• Pixel Team

The forgetting curve: a learning tool

We know it is not easy to develop new skills — it involves a lot of learning and practice. However, there are tools that can help you hold on to more information, especially now that we are overloaded with it 😩.

One of the tools we recommend is 'The Forgetting Curve', developed by the psychologist Hermann Ebbinghaus.



The forgetting curve is a mathematical formula that describes the rate at which something is forgotten after it is initially learned. The idea is over 100 years old. It originates in the late 19th century, with German psychologist Hermann Ebbinghaus, who was among the first scientists to perform experiments to understand how memory works.” Nikhil Sonnad. ”You probably won’t remember this, but the “forgetting curve” theory explains why learning is hard.” Quartz (2018)


The Forgetting Curve by Hermann Ebbinghaus. The retention of information peaks during the first hour after it has been learned, and then it decreases by 80-50% within one day. If there is no action taken to retain the information in our minds, by day 7 there will only be 20-10% left of it. Thirty days after, only 3% or even 0% of the information will be remembered.


What?

In his experiments, Ebbinghaus analyzed the moments when an individual starts forgetting the information they previously memorized. His results showed that the retention of information peaks during the first hour after it has been learned, and then it decreases by 80-50% within one day. If there is no action taken to retain the information in our minds, by day 7 there will only be 20-10% left of it. Thirty days after, only 3% or even 0% of the information will be remembered.



How?

🥳 The good news is that scheduled reviews can help us retain the information that we have just learned. Here are some steps you can follow to become a super nerd 🤓:


✅ Review the learned material one day after, at least for 10 minutes.
✅ Review 7 days after, at least 5 minutes.
✅ Review 30 days after, at least 2-4 minutes.
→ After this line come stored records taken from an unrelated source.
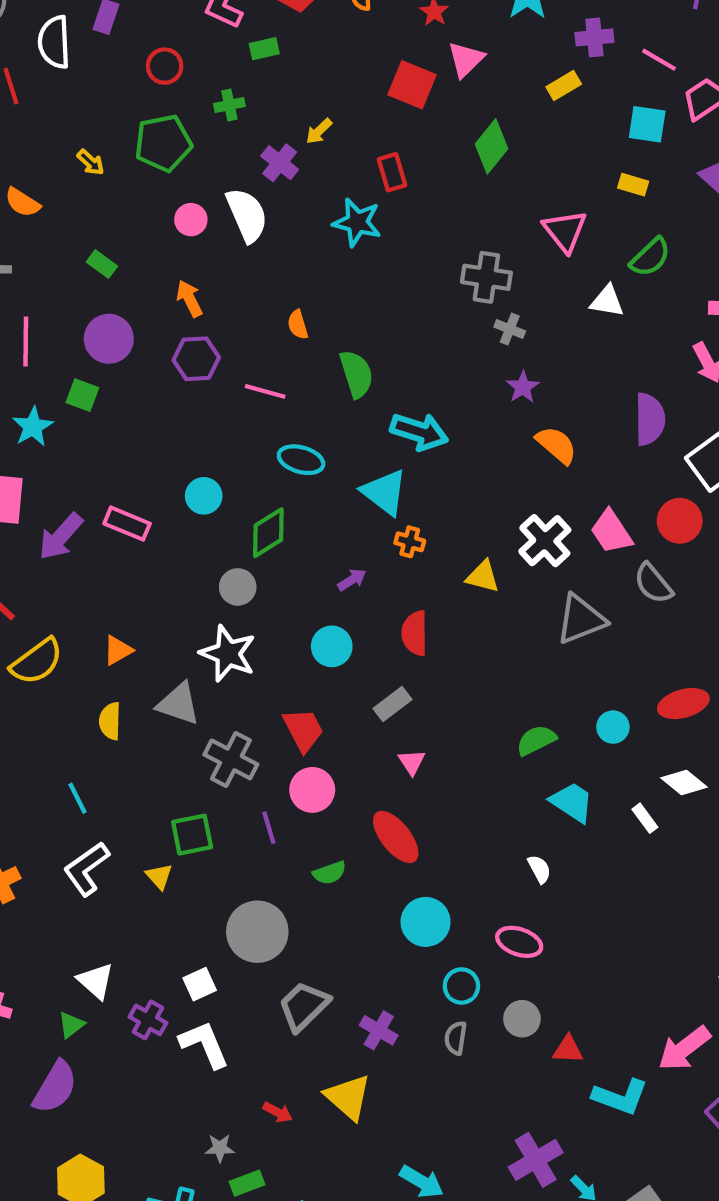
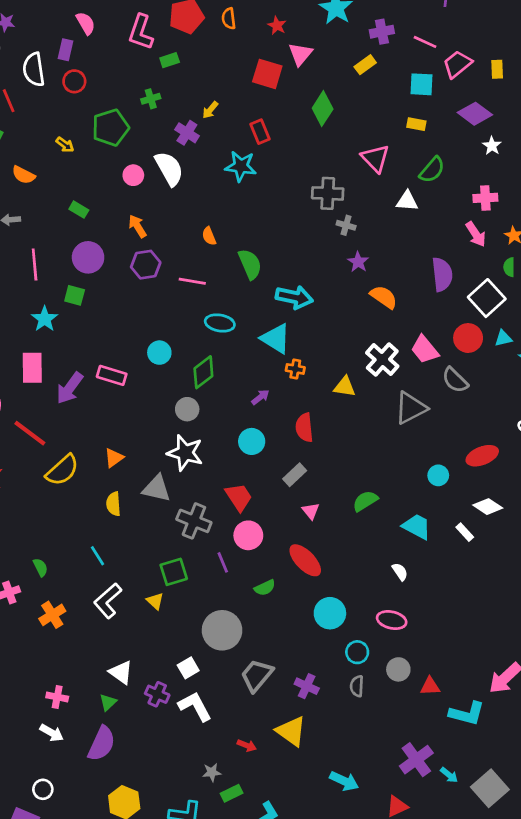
red circle: (165, 66) -> (74, 81), moved
green semicircle: (536, 740) -> (365, 501), moved

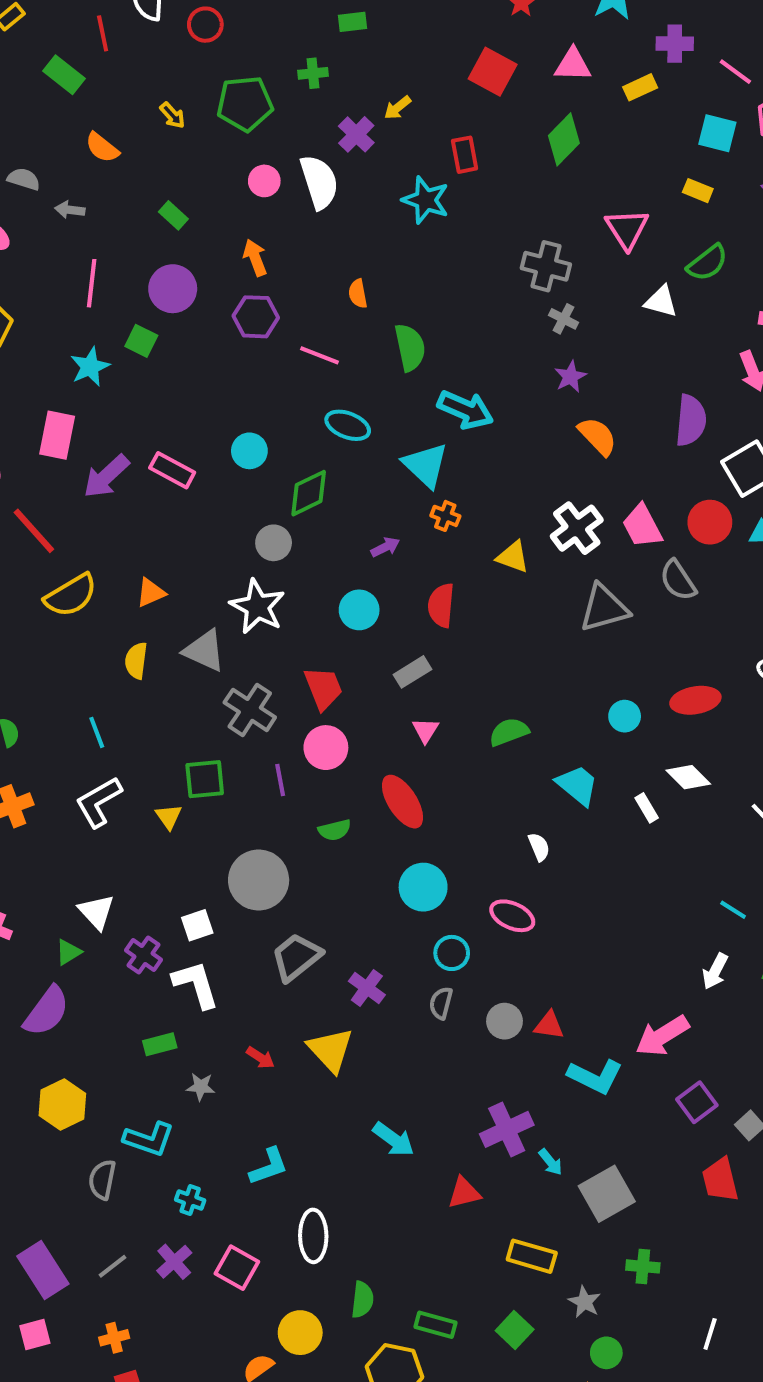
pink triangle: (300, 54) -> (573, 65), moved, turned 40
gray circle: (398, 669) -> (504, 1021), moved
green rectangle: (232, 793) -> (160, 1044), moved

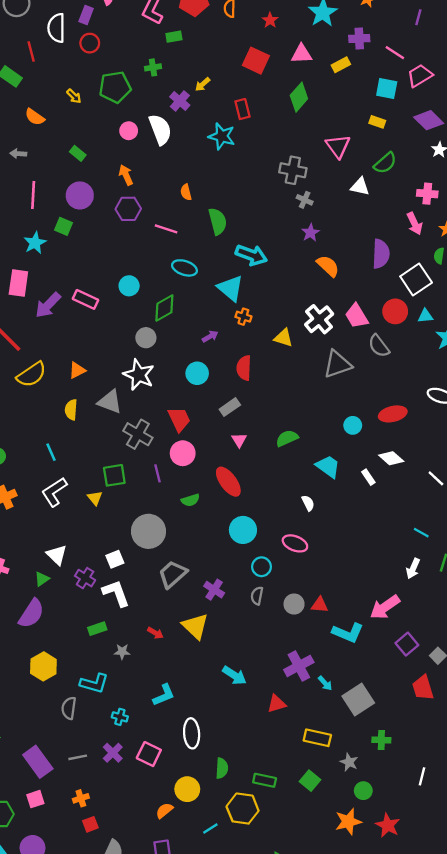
gray line: (113, 1266) -> (78, 757), turned 30

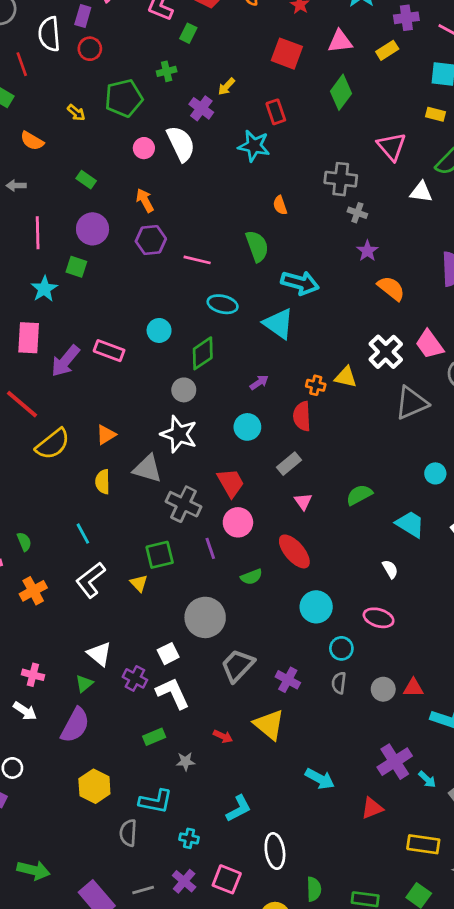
green rectangle: (174, 37) -> (188, 33), turned -49
orange semicircle: (186, 192) -> (280, 205), moved
orange cross: (243, 317) -> (316, 385), moved

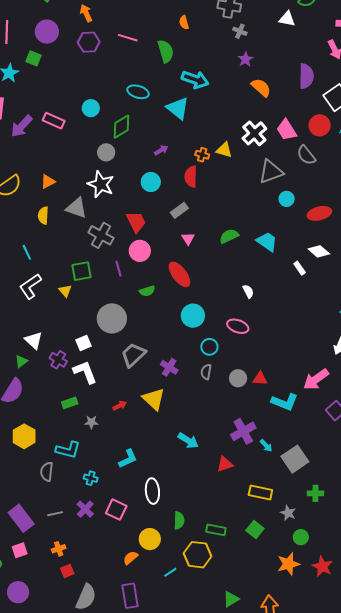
pink line: (197, 260) -> (128, 38), moved
cyan circle: (435, 473) -> (287, 199), moved
cyan trapezoid: (410, 524) -> (267, 242), moved
red arrow: (223, 736) -> (120, 406), turned -56

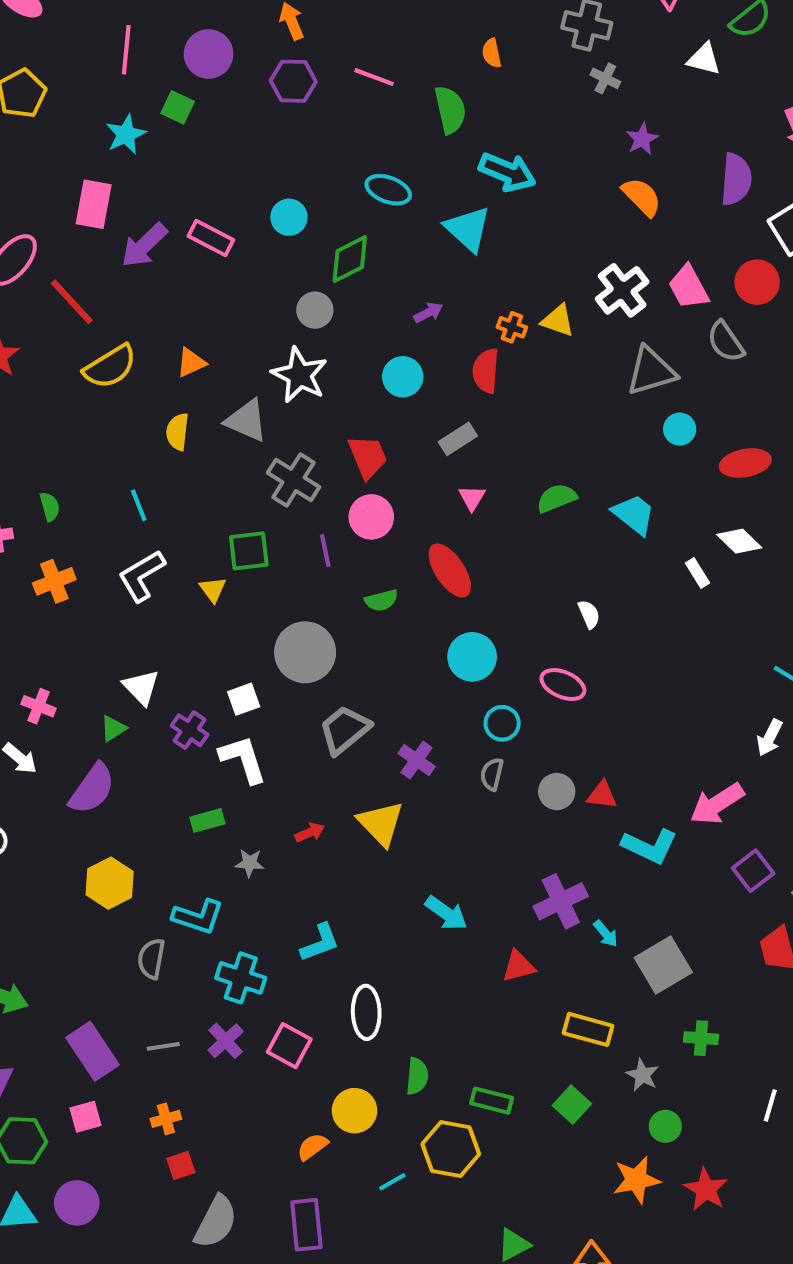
purple star: (245, 59) -> (642, 139), moved
cyan cross: (91, 478) -> (241, 978), size x1.6

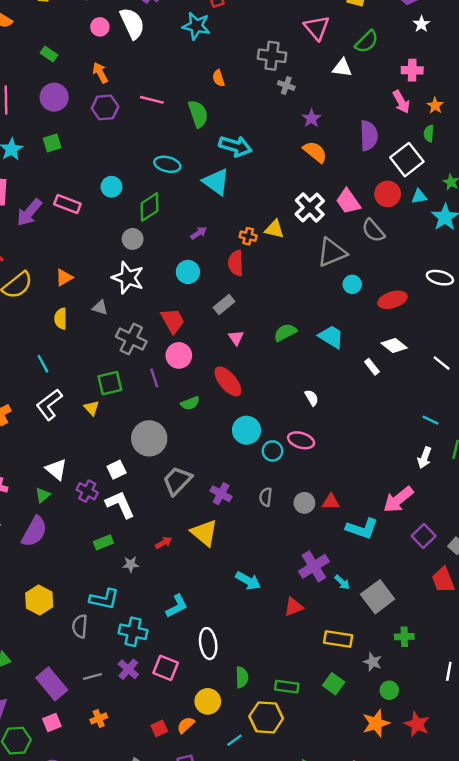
green square: (178, 107) -> (52, 143), moved, turned -36
gray triangle: (246, 421) -> (100, 308), size x0.6
cyan circle: (502, 723) -> (272, 451), moved
yellow hexagon: (110, 883) -> (39, 600), moved
red square: (181, 1165) -> (159, 728), moved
This is possible through the practice of what's called spaced intervals, where you revisit and reprocess the same material, but in a very specific pattern. Doing so means it takes you less and less time to retrieve the information from your long-term memory when you need it.Scott Mautz. “Train Your Brain to Remember Anything You Learn With This Simple, 20-Minute Habit” Inc Magazine (2019)

🚨 Remember: it is not as important to complete the module of the course or finish your last class of the day as to learn, review and activate the information.